Segment Start: Data shown
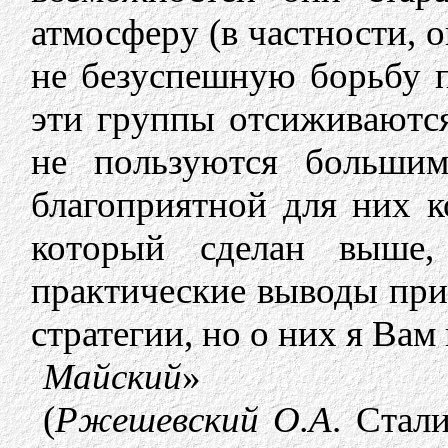
атмосферу (в частности, 
не безуспешную борьбу п
эти группы отсиживаются
не пользуются больши
благоприятной для них 
который сделан выше,
практические выводы при
стратегии, но о них я Вам
Майский
»
(
Ржешевский О.А
. Стал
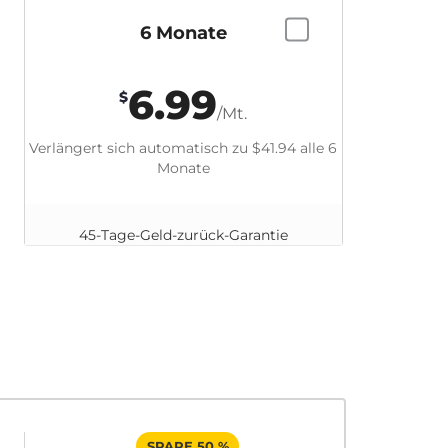
6 Monate
6.99
$
/Mt.
Verlängert sich automatisch zu
$41.94
alle 6
Monate
45-Tage-Geld-zurück-Garantie
SPARE 50 %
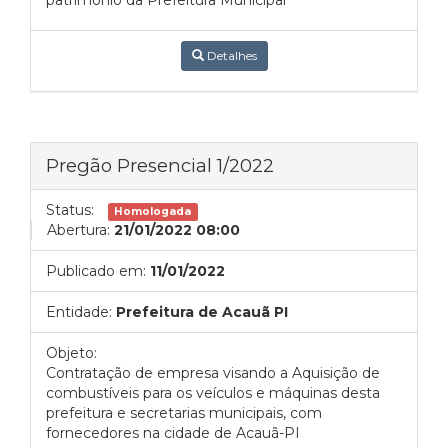
patrimônio da Prefeitura Municipal
Detalhes
Pregão Presencial 1/2022
Status:
Homologada
Abertura:
21/01/2022 08:00
Publicado em:
11/01/2022
Entidade:
Prefeitura de Acauã PI
Objeto:
Contratação de empresa visando a Aquisição de
combustíveis para os veículos e máquinas desta
prefeitura e secretarias municipais, com
fornecedores na cidade de Acauã-PI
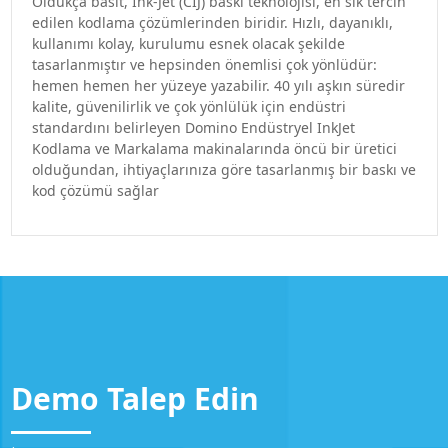
Oldukça basit, Ink-Jet (CIJ) baskı teknolojisi, en sık tercih
edilen kodlama çözümlerinden biridir. Hızlı, dayanıklı,
kullanımı kolay, kurulumu esnek olacak şekilde
tasarlanmıştır ve hepsinden önemlisi çok yönlüdür:
hemen hemen her yüzeye yazabilir. 40 yılı aşkın süredir
kalite, güvenilirlik ve çok yönlülük için endüstri
standardını belirleyen Domino Endüstryel InkJet
Kodlama ve Markalama makinalarında öncü bir üretici
olduğundan, ihtiyaçlarınıza göre tasarlanmış bir baskı ve
kod çözümü sağlar
Demo Talep Edin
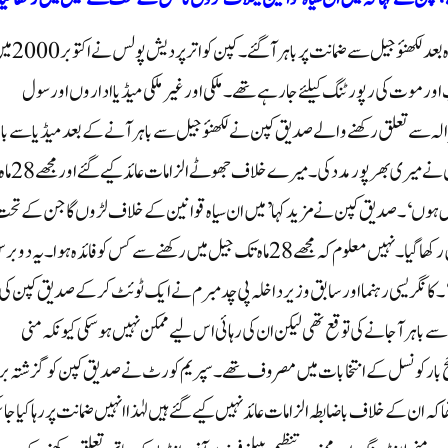
نئی دہلی-لکھنؤ، سماج نیوز: کیرالہ کے صحافی صدیق کپن آج 28ماہ بعد لکھنؤ جیل
ر موت کی رپورٹنگ کیلئے جا رہے تھے۔ ملکی اور غیرملکی میڈیا اداروں اور سول
لہ سے تعلق رکھنے والے صدیق کپن نے لکھنؤ جیل سے باہر آنے کے بعد میڈیا سے ب
چیت کرتے ہوئے کہا’میں میڈیا کا شکریہ ادا کرنا چاہتا ہوں جنہوں نے میری بھرپور مدد کی۔ میرے خلاف جھوٹے الزامات عائد کیے گئے اور 
خوش ہوں‘۔ صدیق کپن نے مزید کہا’میں ان سیاہ قوانین کے خلاف لڑوں گا جن کے تحت
مجھے جیل میں رکھا گیا۔ حتی کہ ضمانت ملنے کے باوجود مجھے جیل میں رکھا گیا۔ نہیں معلوم کہ مجھے 28 ماہ تک جیل میں رکھنے سے کس کو فائدہ ہوا۔یہ 
 ۔کانگریسی رہنما اور سابق وزیر داخلہ پی چدمبرم نے ایک ٹوئٹ کرکے صدیق کپن کی
 سے باہر آجانے کی توقع تھی لیکن ان کی رہائی اس لیے ممکن نہیں ہوسکی کیونکہ منی
بار کونسل کے انتخابات میں مصروف تھے۔سپریم کورٹ نے صدیق کپن کو گزشتہ 
تھا کہ ان کے خلاف باضابطہ الزامات عائد نہیں کیے گئے ہیں لہٰذا انہیں ضمانت پر رہا کیا جاس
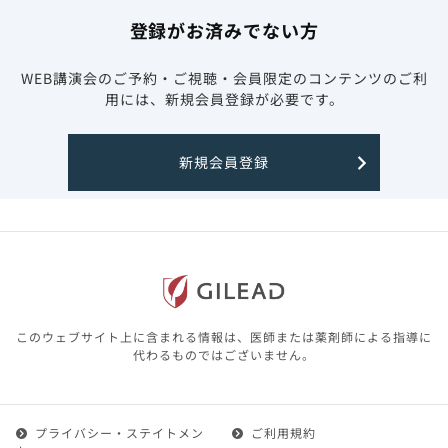
登録がお済みでない方
WEB講演会のご予約・ご視聴・会員限定のコンテンツのご利
用には、新規会員登録が必要です。
新規会員登録
このウェブサイト上に含まれる情報は、医師または薬剤師による指導に
代わるものではございません。
プライバシー・ステイトメン
ご利用規約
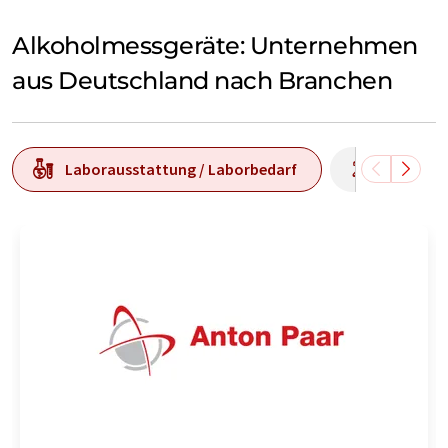
Alkoholmessgeräte: Unternehmen
aus Deutschland nach Branchen
Laborausstattung / Laborbedarf
Laborana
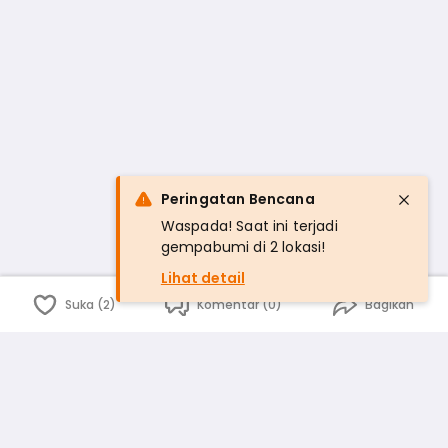
Peringatan Bencana
Waspada! Saat ini terjadi
gempabumi di 2 lokasi!
Lihat detail
Suka (2)
Komentar (0)
Bagikan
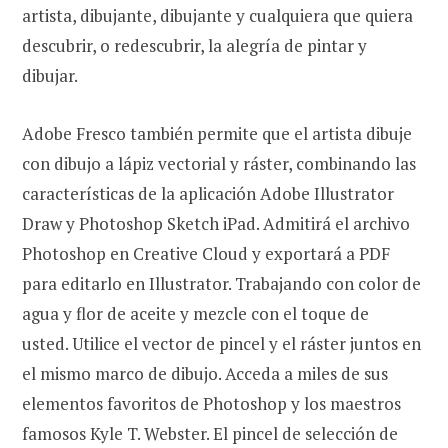
artista, dibujante, dibujante y cualquiera que quiera
descubrir, o redescubrir, la alegría de pintar y
dibujar.
Adobe Fresco también permite que el artista dibuje
con dibujo a lápiz vectorial y ráster, combinando las
características de la aplicación Adobe Illustrator
Draw y Photoshop Sketch iPad. Admitirá el archivo
Photoshop en Creative Cloud y exportará a PDF
para editarlo en Illustrator. Trabajando con color de
agua y flor de aceite y mezcle con el toque de
usted. Utilice el vector de pincel y el ráster juntos en
el mismo marco de dibujo. Acceda a miles de sus
elementos favoritos de Photoshop y los maestros
famosos Kyle T. Webster. El pincel de selección de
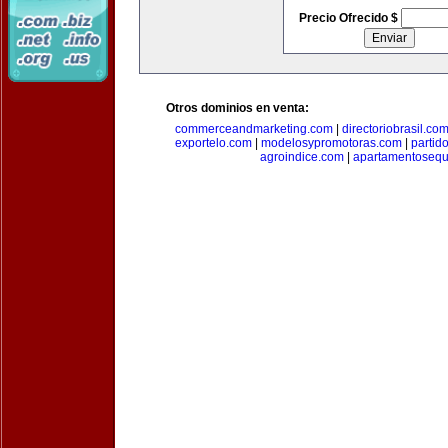
Precio Ofrecido $
Otros dominios en venta:
commerceandmarketing.com
|
directoriobrasil.co
exportelo.com
|
modelosypromotoras.com
|
partid
agroindice.com
|
apartamentoseq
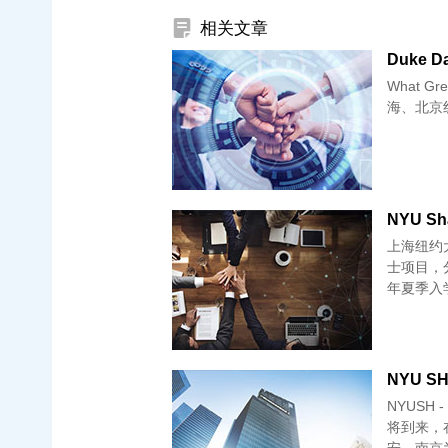
相关文章
Duke D
What Grea
上海纽约
士项目，
年夏季入学
NYU S
NYUSH 
将到来，
安、南京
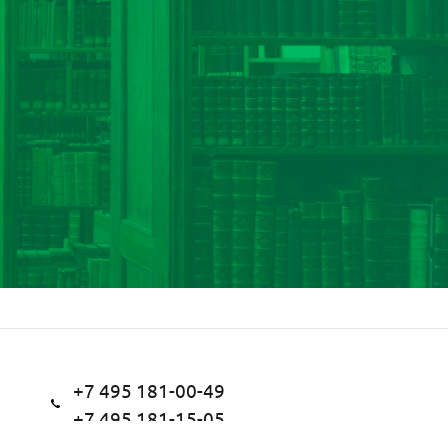
+7 495 181-00-49
+7 495 181-15-05
Заказать звонок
Segment End: Data shown
*Problem to solve:*
For each record above, write it out exactly and omit any picture.

*Solved problem:*
атмосферу (в частности, 
не безуспешную борьбу п
эти группы отсиживаются
не пользуются больши
благоприятной для них 
который сделан выше,
практические выводы при
стратегии, но о них я Вам
Майский
»
(
Ржешевский О.А
. Стал
6 Monate
6.99
$
/Mt.
Verlängert sich automatisch zu
$41.94
alle 6
Monate
45-Tage-Geld-zurück-Garantie
SPARE 50 %
patrimônio da Prefeitura Municipal
Detalhes
Pregão Presencial 1/2022
Status:
Homologada
Abertura:
21/01/2022 08:00
Publicado em:
11/01/2022
Entidade:
Prefeitura de Acauã PI
Objeto:
Contratação de empresa visando a Aquisição de
combustíveis para os veículos e máquinas desta
prefeitura e secretarias municipais, com
fornecedores na cidade de Acauã-PI
Oldukça basit, Ink-Jet (CIJ) baskı teknolojisi, en sık tercih
edilen kodlama çözümlerinden biridir. Hızlı, dayanıklı,
kullanımı kolay, kurulumu esnek olacak şekilde
tasarlanmıştır ve hepsinden önemlisi çok yönlüdür:
hemen hemen her yüzeye yazabilir. 40 yılı aşkın süredir
kalite, güvenilirlik ve çok yönlülük için endüstri
standardını belirleyen Domino Endüstryel InkJet
Kodlama ve Markalama makinalarında öncü bir üretici
olduğundan, ihtiyaçlarınıza göre tasarlanmış bir baskı ve
kod çözümü sağlar
Demo Talep Edin
نئی دہلی-لکھنؤ، سماج نیوز: کیرالہ کے صحافی صدیق کپن آج 28ماہ بعد لکھنؤ جیل
ر موت کی رپورٹنگ کیلئے جا رہے تھے۔ ملکی اور غیرملکی میڈیا اداروں اور سول
لہ سے تعلق رکھنے والے صدیق کپن نے لکھنؤ جیل سے باہر آنے کے بعد میڈیا سے ب
چیت کرتے ہوئے کہا’میں میڈیا کا شکریہ ادا کرنا چاہتا ہوں جنہوں نے میری بھرپور مدد کی۔ میرے خلاف جھوٹے الزامات عائد کیے گئے اور 
خوش ہوں‘۔ صدیق کپن نے مزید کہا’میں ان سیاہ قوانین کے خلاف لڑوں گا جن کے تحت
مجھے جیل میں رکھا گیا۔ حتی کہ ضمانت ملنے کے باوجود مجھے جیل میں رکھا گیا۔ نہیں معلوم کہ مجھے 28 ماہ تک جیل میں رکھنے سے کس کو فائدہ ہوا۔یہ 
 ۔کانگریسی رہنما اور سابق وزیر داخلہ پی چدمبرم نے ایک ٹوئٹ کرکے صدیق کپن کی
 سے باہر آجانے کی توقع تھی لیکن ان کی رہائی اس لیے ممکن نہیں ہوسکی کیونکہ منی
بار کونسل کے انتخابات میں مصروف تھے۔سپریم کورٹ نے صدیق کپن کو گزشتہ 
تھا کہ ان کے خلاف باضابطہ الزامات عائد نہیں کیے گئے ہیں لہٰذا انہیں ضمانت پر رہا کیا جاس
登録がお済みでない方
WEB講演会のご予約・ご視聴・会員限定のコンテンツのご利
用には、新規会員登録が必要です。
新規会員登録
このウェブサイト上に含まれる情報は、医師または薬剤師による指導に
代わるものではございません。
プライバシー・ステイトメン
ご利用規約
Alkoholmessgeräte: Unternehmen
aus Deutschland nach Branchen
Laborausstattung / Laborbedarf
Laborana
Peringatan Bencana
Waspada! Saat ini terjadi
gempabumi di 2 lokasi!
Lihat detail
Suka (2)
Komentar (0)
Bagikan
artista, dibujante, dibujante y cualquiera que quiera
descubrir, o redescubrir, la alegría de pintar y
dibujar.
Adobe Fresco también permite que el artista dibuje
con dibujo a lápiz vectorial y ráster, combinando las
características de la aplicación Adobe Illustrator
Draw y Photoshop Sketch iPad. Admitirá el archivo
Photoshop en Creative Cloud y exportará a PDF
para editarlo en Illustrator. Trabajando con color de
agua y flor de aceite y mezcle con el toque de
usted. Utilice el vector de pincel y el ráster juntos en
el mismo marco de dibujo. Acceda a miles de sus
elementos favoritos de Photoshop y los maestros
famosos Kyle T. Webster. El pincel de selección de
Precio Ofrecido $
Otros dominios en venta:
commerceandmarketing.com
|
directoriobrasil.co
exportelo.com
|
modelosypromotoras.com
|
partid
agroindice.com
|
apartamentoseq
相关文章
Duke D
What Grea
上海纽约
士项目，
年夏季入学
NYU S
NYUSH 
将到来，
安、南京
+7 495 181-00-49
+7 495 181-15-05
Заказать звонок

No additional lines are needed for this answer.